Cristobal Traslaviña Photograph (Valparaiso, Chile) 2009
Was $400
NOW $200
La Petite Mort Gallery presents
Resilience / PHOTOGRAPHS
February 7 – March 2, 2013
Vernissage Friday February 7 / 7 – 10pm
In collaboration with Montserrat Rojas Corradi, photography curator @ MAC / Museo de Arte Contemporáneo, Santiago, Chile / http://www.mac.uchile.cl
& ParqueCultural DeValparaíso, Valparaiso, Chile / http://pcdv.cl / http://vimeo.com/43191352
Resilience
Resilience is a term used in psychology to establish the ability of individuals and groups to overcome periods of immense emotional pain and trauma experienced in natural, social and emotional situations of disaster.
The photographs of artist Cristobal Traslaviña are resilient, surviving as missing links that remain even through the fleeting twilight of silence. In Traslaviña’s works, the idea of disappearance is seated in the imaginary construction of another’s pain – that of the sitter. What we see are the reflections experienced in small, intimate, and extreme marginal spaces: motels, brothels and feverish territories. The image intercedes with the sides of the world that may have not survived (the removal of resilience). In reading the untold, private stories of these uprooted stars in public space, we feel a kind of loneliness or fear of exclusion, and as such, are reflected back into the image.
The construction of identity taboos in a neoliberal society, focused towards a shallowing, deafening and commodification of the material body, deny any recognition of a deeper socio-sexual thread that lies beneath the surface. Traslaviña works to represent the failed, dark territories, parallel existences and erotic exercise of postmodern societies. The dual view of hostility/welcome requires us to give up the imagined concept of ‘traditional’ society, framing the representation of a possible counter, beyond the provisions of a conservative world where explorations into the ‘intermediate’ are continually denied.
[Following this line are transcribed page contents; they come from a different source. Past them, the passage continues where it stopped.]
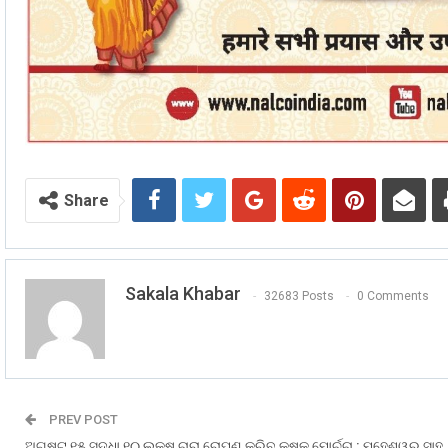
Share
Sakala Khabar
32683 Posts
0 Comments
PREV POST
ଅଗଷ୍ଟ ୧୫ ସୁଦ୍ଧା ୧୦ ଲକ୍ଷ ଚାରା ରୋପଣ କରିବ କୃଷକ ମୋର୍ଚ୍ଚା : ମହେଶ୍ୱର ସାହୁ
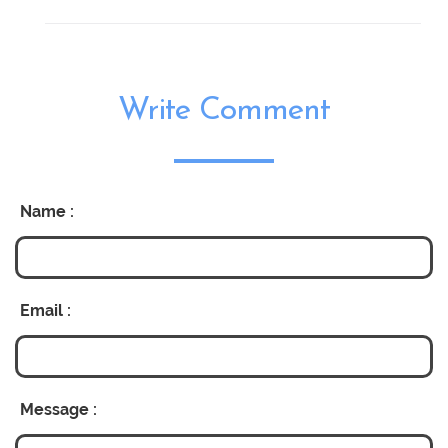
Write Comment
Name :
Email :
Message :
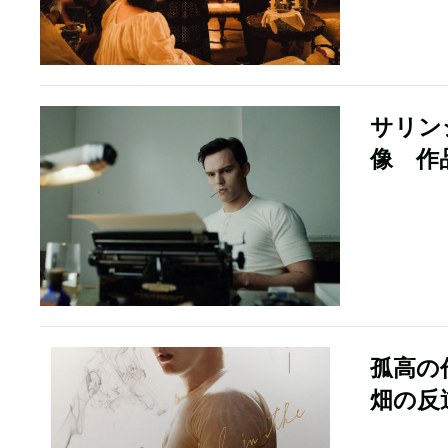
サリン
像 作
孤高の
畑の反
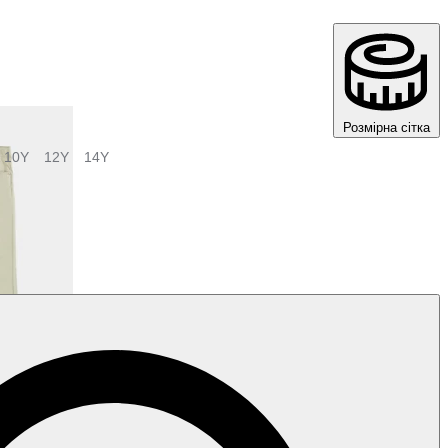
Розмірна сітка
10Y
12Y
14Y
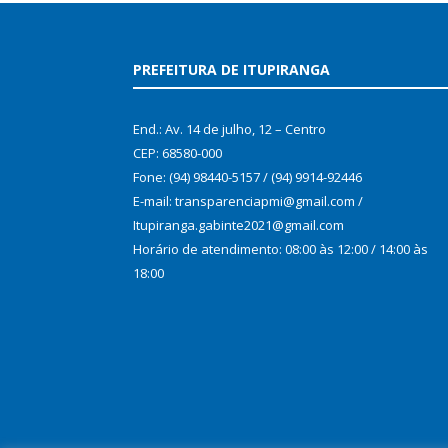
PREFEITURA DE ITUPIRANGA
End.: Av. 14 de julho, 12 – Centro
CEP: 68580-000
Fone: (94) 98440-5157 / (94) 9914-92446
E-mail: transparenciapmi@gmail.com /
Itupiranga.gabinte2021@gmail.com
Horário de atendimento: 08:00 às 12:00 / 14:00 às
18:00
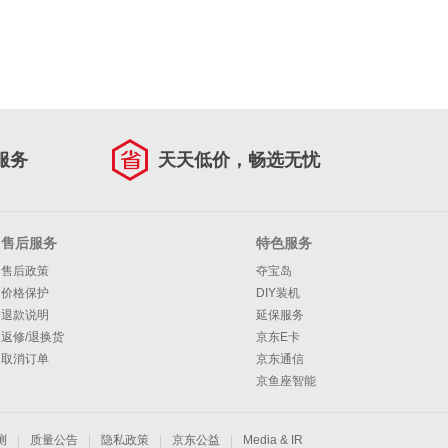
服务
天天低价，畅选无忧
售后服务
特色服务
售后政策
夺宝岛
价格保护
DIY装机
退款说明
延保服务
返修/退换货
京东E卡
取消订单
京东通信
京鱼座智能
测
|
质量公告
|
隐私政策
|
京东公益
|
Media & IR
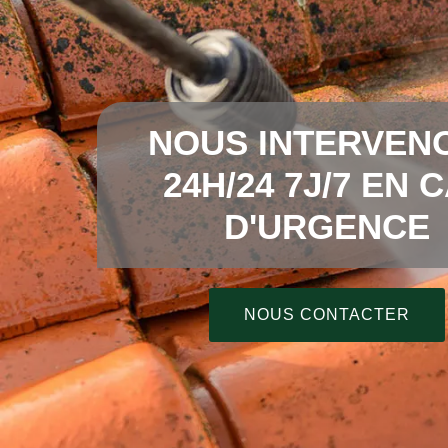
NOUS INTERVEN
24H/24 7J/7 EN 
D'URGENCE
NOUS CONTACTER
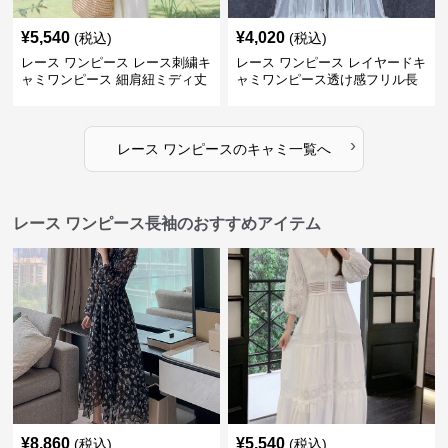
¥
5,540
¥
4,020
(税込)
(税込)
レース ワンピース レース刺繍キ
レース ワンピース レイヤードキ
ャミワンピース 細肩紐ミディ丈
ャミワンピース透け感フリル長
袖
›
レース ワンピース
の
キャミ
一覧へ
レース ワンピース長袖のおすすめアイテム
¥
8,860
¥
5,540
(税込)
(税込)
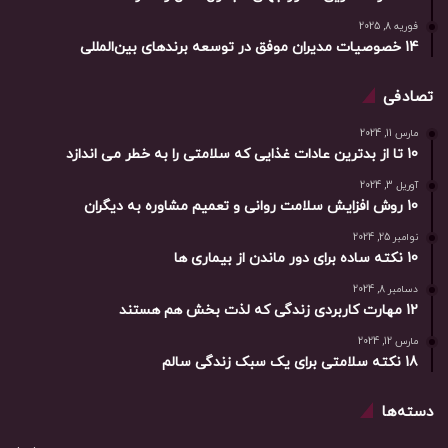
فوریه 8, 2025
14 خصوصیات مدیران موفق در توسعه برندهای بین‌المللی
تصادفی
مارس 11, 2024
10 تا از بدترین عادات غذایی که سلامتی را به خطر می اندازد
آوریل 3, 2024
10 روش افزایش سلامت روانی و تعمیم مشاوره به دیگران
نوامبر 25, 2024
10 نکته ساده برای دور ماندن از بیماری ها
دسامبر 8, 2024
12 مهارت کاربردی زندگی که لذت بخش هم هستند
مارس 12, 2024
18 نکته سلامتی برای یک سبک زندگی سالم
دسته‌ها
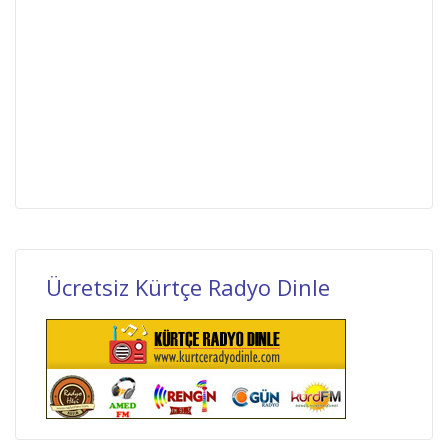
Ücretsiz Kürtçe Radyo Dinle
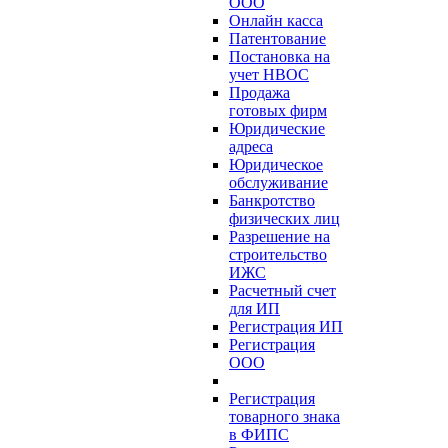
ООО
Онлайн касса
Патентование
Постановка на
учет НВОС
Продажа
готовых фирм
Юридические
адреса
Юридическое
обслуживание
Банкротство
физических лиц
Разрешение на
строительство
ИЖС
Расчетный счет
для ИП
Регистрация ИП
Регистрация
ООО
Регистрация
товарного знака
в ФИПС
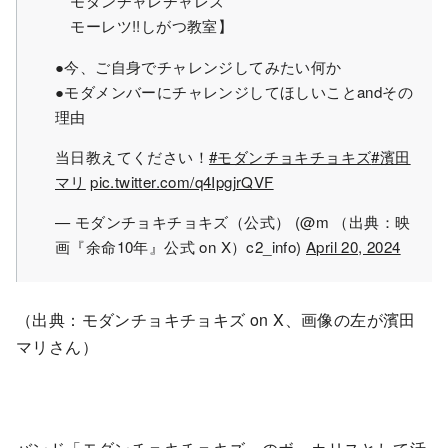
モダンチャレチャレズ
モーレツ!!しがつ教室】
●今、ご自身でチャレンジしてみたい何か
●モダメンバーにチャレンジしてほしいことandその
理由
当日教えてください！
#モダンチョキチョキズ
#濱田
マリ
pic.twitter.com/q4IpgjrQVF
— モダンチョキチョキズ（公式） (@m （出典：映
画『余命10年』公式 on X）c2_info)
April 20, 2024
（出典：モダンチョキチョキズ on X、画像の左が濱田
マリさん）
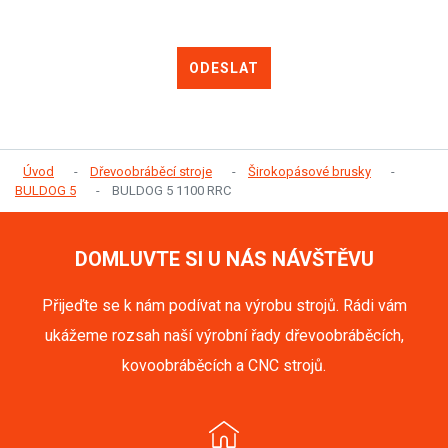
ODESLAT
Úvod
Dřevoobráběcí stroje
Širokopásové brusky
BULDOG 5
BULDOG 5 1100 RRC
DOMLUVTE SI U NÁS NÁVŠTĚVU
Přijeďte se k nám podívat na výrobu strojů. Rádi vám
ukážeme rozsah naší výrobní řady dřevoobráběcích,
kovoobráběcích a CNC strojů.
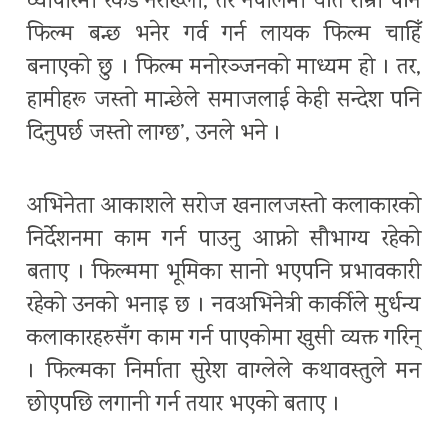
व्यापारमा रेकर्ड नराख्ला, तर नेपालमा यति राम्रो पनि
फिल्म बन्छ भनेर गर्व गर्न लायक फिल्म चाहिँ
बनाएको छु । फिल्म मनोरञ्जनको माध्यम हो । तर,
हामीहरू जस्तो मान्छेले समाजलाई केही सन्देश पनि
दिनुपर्छ जस्तो लाग्छ’, उनले भने ।
अभिनेता आकाशले सरोज खनालजस्तो कलाकारको
निर्देशनमा काम गर्न पाउनु आफ्नो सौभाग्य रहेको
बताए । फिल्ममा भूमिका सानो भएपनि प्रभावकारी
रहेको उनको भनाइ छ । नवअभिनेत्री कार्कीले मुर्धन्य
कलाकारहरुसँग काम गर्न पाएकोमा खुसी व्यक्त गरिन्
। फिल्मका निर्माता सुरेश वाग्लेले कथावस्तुले मन
छोएपछि लगानी गर्न तयार भएको बताए ।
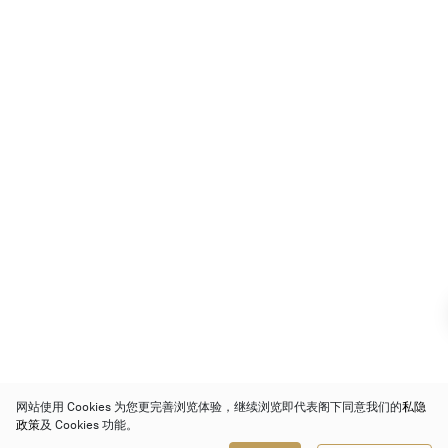
网站使用 Cookies 为您更完善浏览体验，继续浏览即代表阁下同意我们的
私隐
政策
及 Cookies 功能。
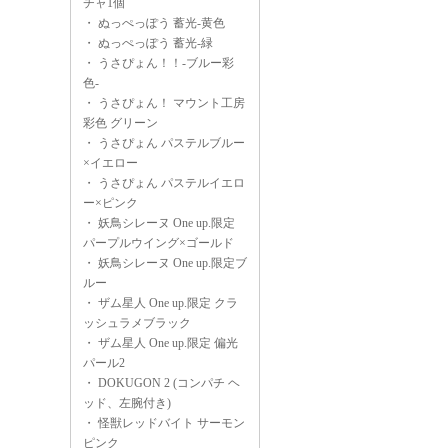
チャ1個
・
ぬっぺっぽう 蓄光-黄色
・
ぬっぺっぽう 蓄光-緑
・
うさぴょん！！-ブルー彩
色-
・
うさぴょん！ マウント工房
彩色 グリーン
・
うさぴょん パステルブルー
×イエロー
・
うさぴょん パステルイエロ
ー×ピンク
・
妖鳥シレーヌ One up.限定
パープルウイング×ゴールド
・
妖鳥シレーヌ One up.限定ブ
ルー
・
ザム星人 One up.限定 クラ
ッシュラメブラック
・
ザム星人 One up.限定 偏光
パール2
・
DOKUGON 2 (コンパチ ヘ
ッド、左腕付き)
・
怪獣レッドバイト サーモン
ピンク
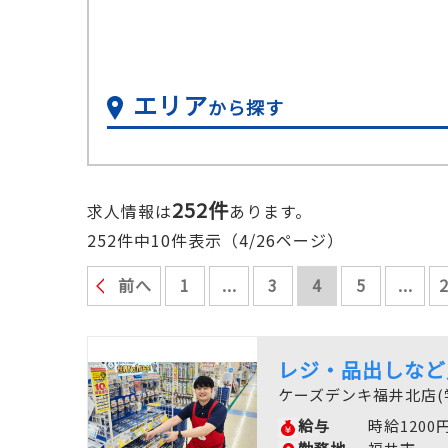
エリア
から探す
252件
求人情報は
あります。
252件中10件表示（4/26ページ）
前へ
1
...
3
4
5
...
レジ・品出しなど
ケーズデンキ福井北店(
給与
時給1200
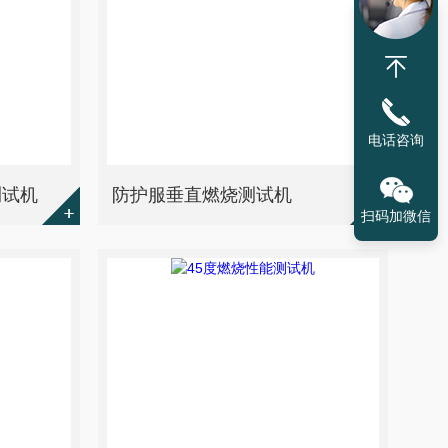
电话咨询
测试机
防护服垂直燃烧测试机
扫码加微信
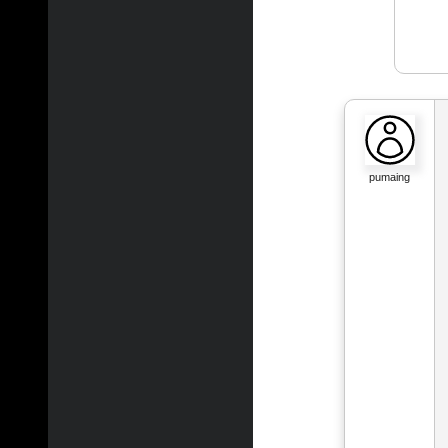
pumaing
This controlled, visual resilience proposes a distinct, cotemporary mode of voyeurism, creating a fiction that unravels the concept of the ‘traditional’ portrait. Here, the characters off the taboos of themselves, normalizing an everyday sense of a wild sexuality where the author too is immersed in the moment action. Both Traslaviña and that ‘other’ we observe in the image confront us with their histories and intimacies, and as such provide the final moment of interconnected resiliency: that of the author, the protagonist and observer.
Montserrat Rojas Corradi
Emerging Curator Room Photography
Museo de Arte Contemporáneo MAC
Quinta Normal, Santiago, Chile
* The Museum of Contemporary Art –MAC- was funded in Santiago in 1947 and since then it has shown the most ground-breaking exhibitions of contemporary art in the country. Located in Parque Forestal and Quinta Normal parks, MAC’s both venues are national heritage equally in architecture and history.